Rapidement, les premières préoccupations relatives à la médecine générale en milieu rural isolé se font jour : « Comment favoriser l’installation de jeunes médecins dans nos cantons, demande ce praticien de 57 ans. J’ai déjà des difficultés à trouver un remplaçant stable... » Dans la salle, le micro passe dans les mains de l’unique – a priori – trentenaire de l’assistance. « Je ne parle pas au nom de tous les jeunes médecins, précise l’orateur, mais je pense que le manque de vocation en médecine générale est avant tout lié au fait que les étudiants, encore aujourd’hui, ne découvrent quasiment pas la réalité de l’exercice libéral au cours de leur cursus. Il faut développer des moyens humains, en nommant davantage de chefs de clinique, des moyens financiers pour intensifier les formations des maîtres de stage, et pourquoi pas, rendre facultatif le stage obligatoire au CHU pour, sinon lui substituer, à tout le moins, pouvoir proposer aux étudiants son pendant en ambulatoire.?»

- « Et pour les remplaçants ? »

- « Nous avons créé sur la région, un site qui s’appelle ChampAjgir.
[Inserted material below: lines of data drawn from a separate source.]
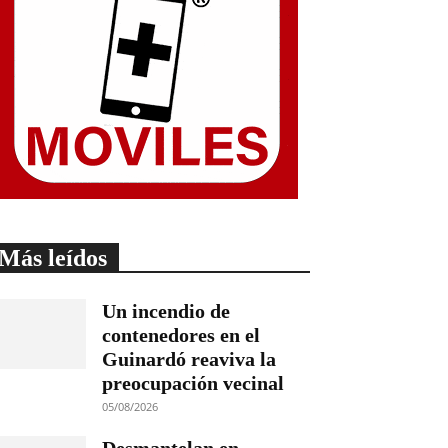
Más leídos
Un incendio de
contenedores en el
Guinardó reaviva la
preocupación vecinal
05/08/2026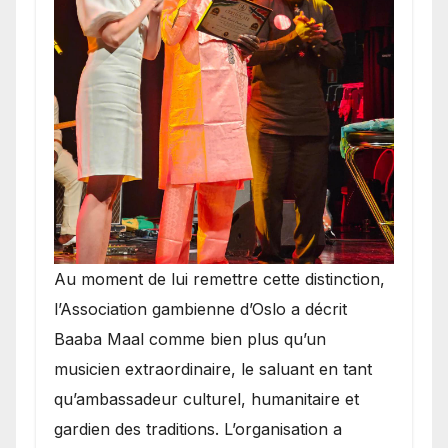
​Au moment de lui remettre cette distinction,
l’Association gambienne d’Oslo a décrit
Baaba Maal comme bien plus qu’un
musicien extraordinaire, le saluant en tant
qu’ambassadeur culturel, humanitaire et
gardien des traditions. L’organisation a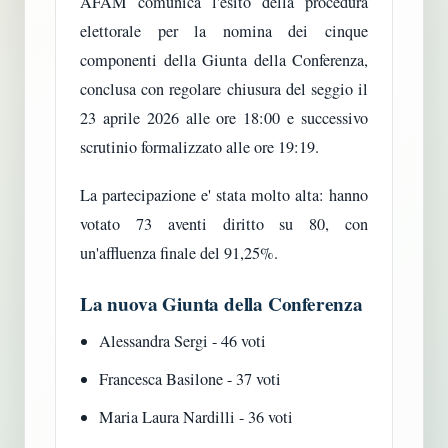
AFAM comunica l'esito della procedura
elettorale per la nomina dei cinque
componenti della Giunta della Conferenza,
conclusa con regolare chiusura del seggio il
23 aprile 2026 alle ore 18:00 e successivo
scrutinio formalizzato alle ore 19:19.
La partecipazione e' stata molto alta: hanno
votato 73 aventi diritto su 80, con
un'affluenza finale del 91,25%.
La nuova Giunta della Conferenza
Alessandra Sergi - 46 voti
Francesca Basilone - 37 voti
Maria Laura Nardilli - 36 voti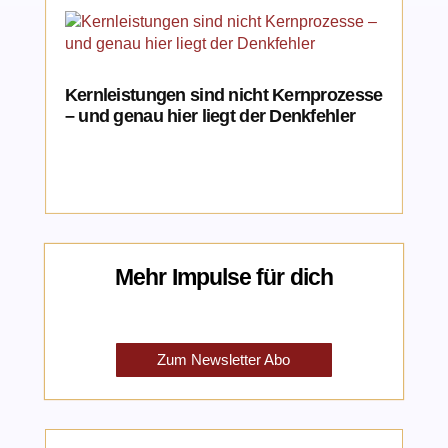
Kernleistungen sind nicht Kernprozesse
– und genau hier liegt der Denkfehler
Mehr Impulse für dich
Zum Newsletter Abo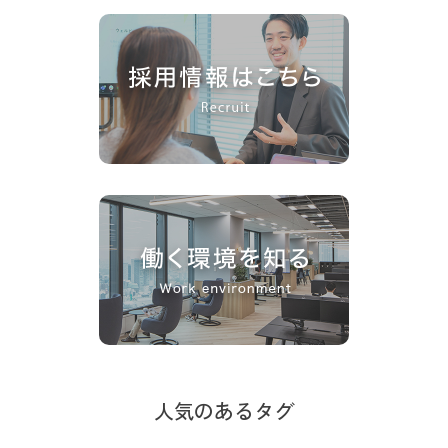
人気のあるタグ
En clair,

il s’agit d’une plateforme qui met en relation les médecins qui cherchent à se faire remplacer avec des jeunes confrères remplaçants (www.champagjir.fr).?» 21h45. Au fil des interventions, le débat s’articule maintenant autour du regroupement des praticiens, des maisons de santé et des modes de rémunération possible. Rapidement, le consensus se fait sur l’évolution programmée d’un panachage paiement à l’acte et forfaitisations des missions du généraliste.

- « D’accord, mais lesquelles ? »

- « Le suivi des grossesses, le suivi de l’enfant et celui des patients en ALD. »
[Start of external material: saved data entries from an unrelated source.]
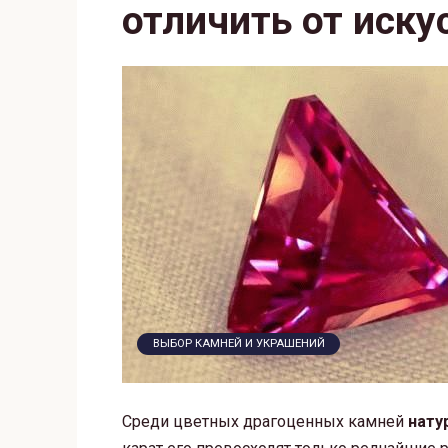
отличить от иску
ВЫБОР КАМНЕЙ И УКРАШЕНИЙ
Среди цветных драгоценных камней
нату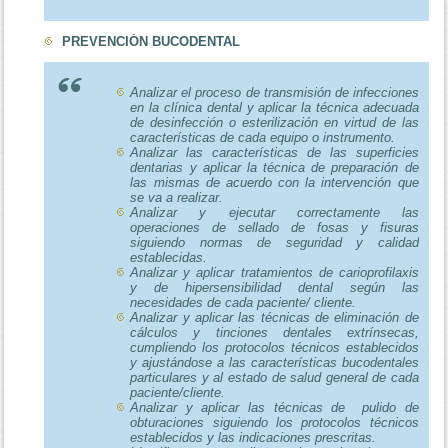
PREVENCIÓN BUCODENTAL
Analizar el proceso de transmisión de infecciones
en la clínica dental y aplicar la técnica adecuada
de desinfección o esterilización en virtud de las
características de cada equipo o instrumento.
Analizar las características de las superficies
dentarias y aplicar la técnica de preparación de
las mismas de acuerdo con la intervención que
se va a realizar.
Analizar y ejecutar correctamente las
operaciones de sellado de fosas y fisuras
siguiendo normas de seguridad y calidad
establecidas.
Analizar y aplicar tratamientos de carioprofilaxis
y de hipersensibilidad dental según las
necesidades de cada paciente/ cliente.
Analizar y aplicar las técnicas de eliminación de
cálculos y tinciones dentales extrínsecas,
cumpliendo los protocolos técnicos establecidos
y ajustándose a las características bucodentales
particulares y al estado de salud general de cada
paciente/cliente.
Analizar y aplicar las técnicas de pulido de
obturaciones siguiendo los protocolos técnicos
establecidos y las indicaciones prescritas.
- « Il faut aussi prévoir des forfaits pour des activités d’ordre structurel au sein d’un cabinet de groupe. Pourquoi pas, par exemple, un forfait “embauche d’une secrétaire?? ? »

Un nouveau doigt se lève. « N’oubliez pas le nœud du problème, compte-tenu de notre moyenne d’âge et de celle de notre patientèle. Comment optimiser la prise en charge des personnes âgées, notamment en milieu rural ? Comment encourager le regroupement de professionnels de santé sur un canton, sans assécher les communes alentours », interroge un participant ? Silence songeur de l’assistance.
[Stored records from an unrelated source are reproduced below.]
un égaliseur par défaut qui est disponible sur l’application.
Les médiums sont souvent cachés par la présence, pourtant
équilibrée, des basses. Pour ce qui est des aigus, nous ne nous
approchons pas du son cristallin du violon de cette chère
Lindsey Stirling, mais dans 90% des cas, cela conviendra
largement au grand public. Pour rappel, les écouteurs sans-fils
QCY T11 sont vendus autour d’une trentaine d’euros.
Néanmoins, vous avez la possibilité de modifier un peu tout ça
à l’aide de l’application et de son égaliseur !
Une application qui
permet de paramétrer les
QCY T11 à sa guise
S’appuyer sur le nouveau statut de collaborateur libéral

Avant la nouvelle prise de micro. « Sans aller vers le regroupement contraint, on peut imaginer pouvoir s’appuyer sur le nouveau statut de collaborateur libéral. C’est une bonne façon d’aider, ponctuellement, un confrère en zone déficitaire, au moment d’une période d’activité intense, comme la grippe hivernale par exemple...?»

Il est près de 23h30, Elisabeth Hubert remercie les participants et signale la fin de la réunion... Dans la salle, les appréciations divergent. « Ca partait un peu dans tous les sens, on était trop nombreux. » « Oui, mais on a pu s’exprimer, même le directeur de l’ARS (Jean-Christophe Paille, aux côtés d’Élisabeth Hubert durant les débats) a pris des notes, il avait l’air d’avoir plutôt envie de dialoguer, c’est peut-être bon signe pour la suite… ?» « Ouais, tu crois ça toi… »

Depuis 40 minutes maintenant, l’équipe de France a perdu 2-0 contre le Mexique. Une cinquantaine de professionnels de santé, des hommes pour la plupart, discute toujours entre eux. Aucun ne parle de football.